Read More: How to Tell if Your Phone Has Been Hacked
What the exploit does
The flaw lets an attacker who has physical possession of your phone plug it into a specialized USB device while in DFU mode, a recovery state normally used for restoring iPhones, and take control of the startup process before iOS loads. From there, they can get around the security measures that would normally keep a stolen, locked phone from being accessed. It does require the right equipment and hands-on access to your device, which limits the risk for most people going about their daily lives.
But stolen iPhones don't just disappear. A lot of people have experienced getting a text weeks after their phone was stolen asking them to remove the iCloud lock, with the phone showing up in a completely different country on Find My. Thieves already ship these devices overseas specifically because there's a market for them, even locked. This exploit gives them a more reliable way to unlock these older models and make them fully resalable. I think that changes how seriously you should think about losing one of these phones.
Which devices are affected and what you can do
The exploit affects iPhones built on Apple's A12 and A13 chips. That covers the iPhone XR, XS, XS Max, 11, 11 Pro, and 11 Pro Max. Several iPad models using the same chips are also affected, along with the Apple Watch Series 4 and 5 and the second-generation Apple TV 4K. The iPhone 12 and anything newer uses different chip architecture and isn't affected by this.
There's no software fix Apple can push for this one. Upgrading to an iPhone 12 or later is your only option if you want to fully address it. If you've been on the fence about moving on from an older model, this is a pretty concrete reason to do it.

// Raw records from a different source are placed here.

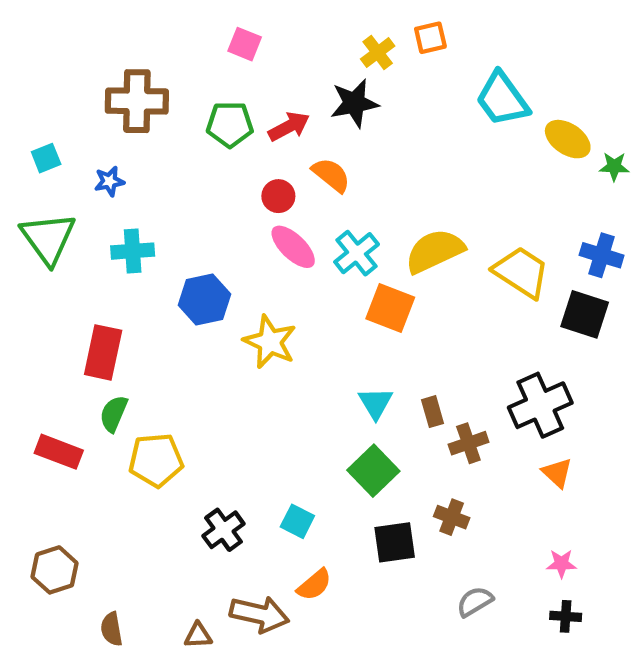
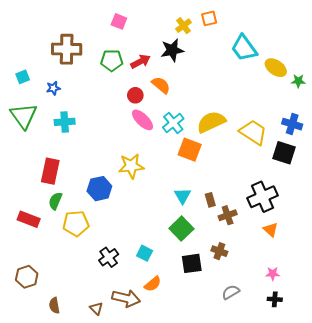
blue hexagon: (204, 300) -> (99, 189), moved
yellow star: (270, 342) -> (131, 166), turned -30
brown triangle: (198, 635) -> (96, 309), turned 48

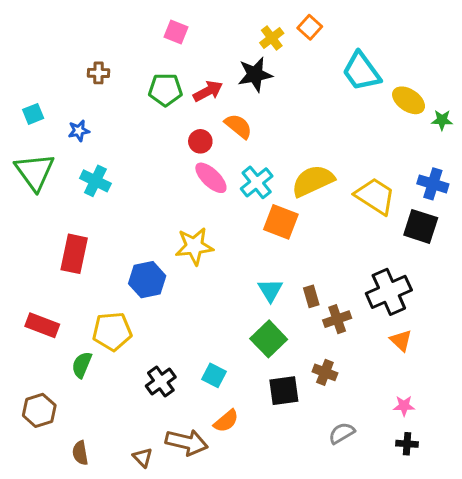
orange square: (209, 18) -> (310, 27), turned -35
brown cross: (67, 49) -> (98, 73), size x0.5
cyan cross: (65, 122) -> (95, 181), turned 30
green semicircle: (55, 201) -> (82, 365), moved

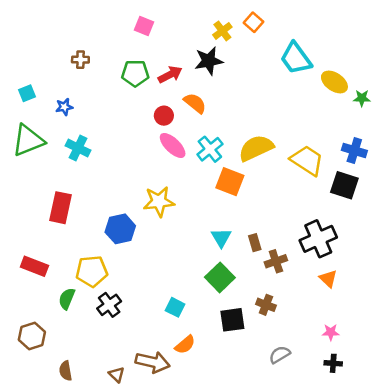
green triangle: (35, 172) -> (28, 141), turned 44
black cross: (161, 381) -> (109, 305), moved

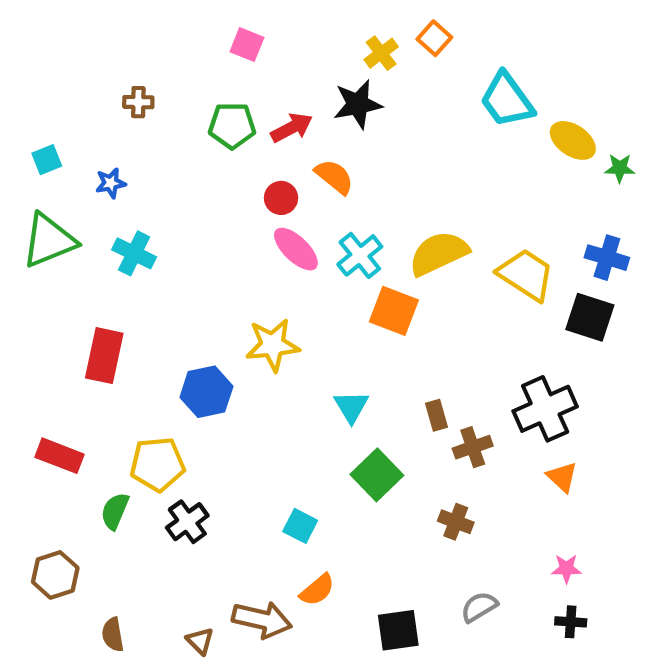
cyan triangle: (221, 238) -> (351, 407), moved
black square: (232, 320) -> (398, 630), moved

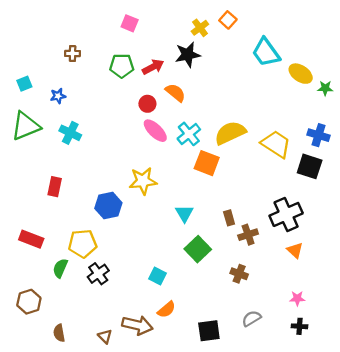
red rectangle: (104, 356) -> (55, 187), size x0.7

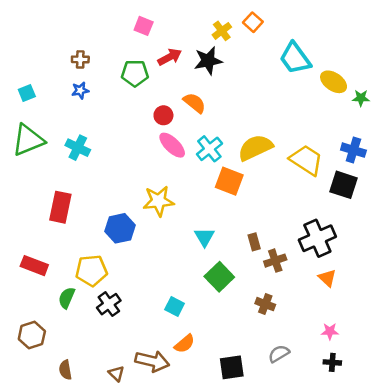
red arrow: (153, 67) -> (170, 57), moved
blue star: (58, 96) -> (80, 90), moved
red rectangle: (55, 187) -> (60, 207), size x1.4

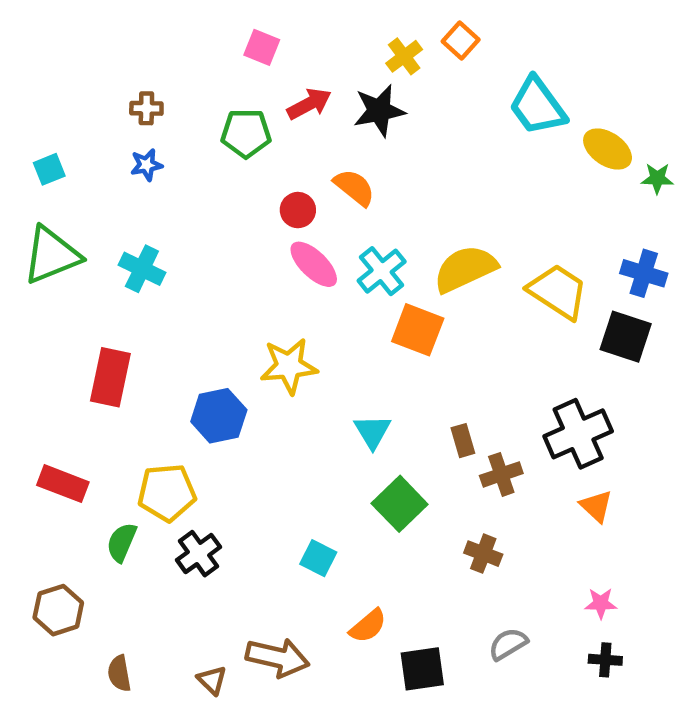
orange semicircle: (185, 344) -> (368, 626), moved

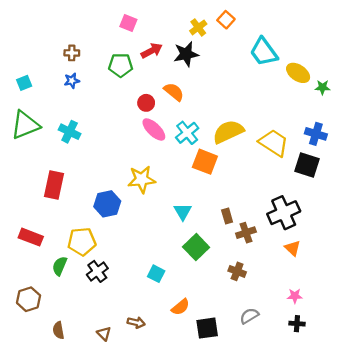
brown arrow: (278, 658) -> (136, 323), size x0.6

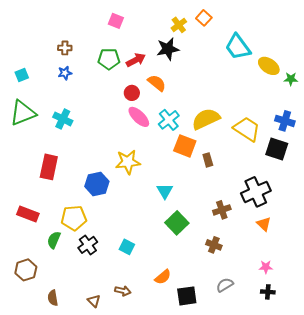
red arrow: (152, 51) -> (136, 60), moved
brown rectangle: (227, 216) -> (208, 160), moved
cyan square: (156, 274) -> (127, 247), moved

In the meantime, keeping Find My enabled and a strong passcode on your device are still your best tools if your phone gets stolen. I hope this kind of flaw stays limited to older hardware and doesn't find its way into newer chips. But it's a good reminder that when your phone gets stolen, it's not just gone. Thieves now have a better shot at unlocking these older models and putting them back on the market.